Sunday, 6 October 2013

Obama says Iran a year or more away from

U.S. President Barack Obama greets people on the street after he and Vice President Joe Biden (not pictured) bought lunch at a sandwich shop near the White House in Washington, October 4, 2013. REUTERS/Jonathan ErnstThe United States believes Iran is a year or a more away from being able to produce a nuclear weapon, President Barack Obama said in an interview with the Associated Press released on Saturday, describing the estimate as "conservative."
"Our assessment continues to be a year or more away, and in fact, actually our estimate is probably more conservative than the estimates of Israeli intelligence services," Obama said in reply to a question about the U.S. intelligence assessment on Iran's timetable for nuclear weapons.
Obama has directed U.S. officials to try to work out an agreement with Iran to end its nuclear program, an opportunity he has said is worth exploring after the election of the relatively moderate Iranian President Hassan Rouhani.
The United States, Israel and other countries accuse Iran of using its nuclear program to try to develop the capability to produce weapons. Iran says the program is for peaceful energy purposes only.
Obama and Rouhani spoke by telephone a week ago, the highest-level contact between the two countries in three decades.
"I think Rouhani has staked his position on the idea that he can improve relations with the rest of the world," Obama said in the AP interview.
Israel publicly warned last week that new Iranian uranium centrifuges could give Israel the ability to produce bomb fuel "within weeks."
Israeli Prime Minister Benjamin Netanyahu has dismissed Rouhani's overtures as a ruse. Obama said he understands why Israel is skeptical, but said he wants to test whether Rouhani can "follow through."

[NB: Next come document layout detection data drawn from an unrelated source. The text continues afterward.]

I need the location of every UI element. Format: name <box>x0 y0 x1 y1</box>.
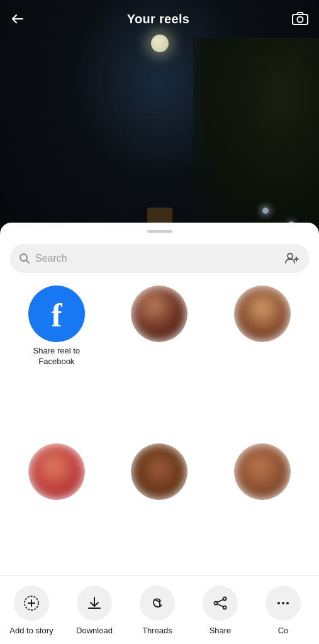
avatar-6 <box>234 443 291 500</box>
svg-point-1 <box>298 17 303 23</box>
download-label: Download <box>76 626 113 635</box>
more-label: Co <box>278 626 289 635</box>
search-placeholder: Search <box>35 253 279 264</box>
back-button[interactable] <box>10 11 25 26</box>
facebook-label: Share reel to Facebook <box>28 346 85 367</box>
contacts-grid: f Share reel to Facebook <box>0 280 319 575</box>
avatar-3 <box>234 286 291 342</box>
avatar-5 <box>131 443 187 500</box>
add-friend-button[interactable] <box>284 250 300 267</box>
share-button[interactable]: Share <box>189 578 252 635</box>
search-bar[interactable]: Search <box>10 244 309 273</box>
more-button[interactable]: Co <box>252 578 315 635</box>
add-to-story-label: Add to story <box>9 626 53 635</box>
threads-label: Threads <box>142 626 172 635</box>
camera-button[interactable] <box>291 10 309 28</box>
search-icon <box>19 253 30 264</box>
contact-5[interactable] <box>113 443 206 570</box>
threads-icon <box>140 586 175 621</box>
share-icon <box>203 586 238 621</box>
avatar-4 <box>28 443 85 500</box>
page-title: Your reels <box>127 12 189 26</box>
more-icon <box>266 586 301 621</box>
action-bar: Add to story Download Threads <box>0 575 319 644</box>
svg-point-9 <box>282 602 284 604</box>
contact-4[interactable] <box>10 443 103 570</box>
contact-2[interactable] <box>113 286 206 433</box>
facebook-logo: f <box>51 299 62 332</box>
bottom-sheet: Search f Share reel to Facebook <box>0 223 319 644</box>
add-to-story-icon <box>14 586 49 621</box>
add-to-story-button[interactable]: Add to story <box>0 578 63 635</box>
facebook-avatar: f <box>28 286 85 342</box>
download-button[interactable]: Download <box>63 578 126 635</box>
svg-point-3 <box>288 253 293 258</box>
share-label: Share <box>210 626 232 635</box>
light-decoration-1 <box>262 208 269 214</box>
drag-handle[interactable] <box>147 230 172 233</box>
search-container: Search <box>0 239 319 280</box>
header: Your reels <box>0 0 319 38</box>
download-icon <box>77 586 112 621</box>
avatar-2 <box>131 286 187 342</box>
svg-point-2 <box>20 254 27 261</box>
svg-rect-0 <box>293 14 308 25</box>
threads-button[interactable]: Threads <box>126 578 189 635</box>
contact-6[interactable] <box>216 443 309 570</box>
contact-facebook[interactable]: f Share reel to Facebook <box>10 286 103 433</box>
svg-point-10 <box>286 602 289 604</box>
svg-point-8 <box>277 602 280 604</box>
contact-3[interactable] <box>216 286 309 433</box>
tree-decoration <box>193 38 319 226</box>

"The way the Iranian system works, he's not the only decision maker. He's not even the ultimate decision maker," Obama said.
Iran's Supreme Leader Ayatollah Ali Khamenei said on Saturday he supported Rouhani's diplomatic opening at the U.N. General Assembly last week.
But Khamenei, who would make final decisions on any nuclear deal, said that some of what occurred at the U.N. was "not proper" - a hint at some disagreement over Rouhani's phone conversation with Obama.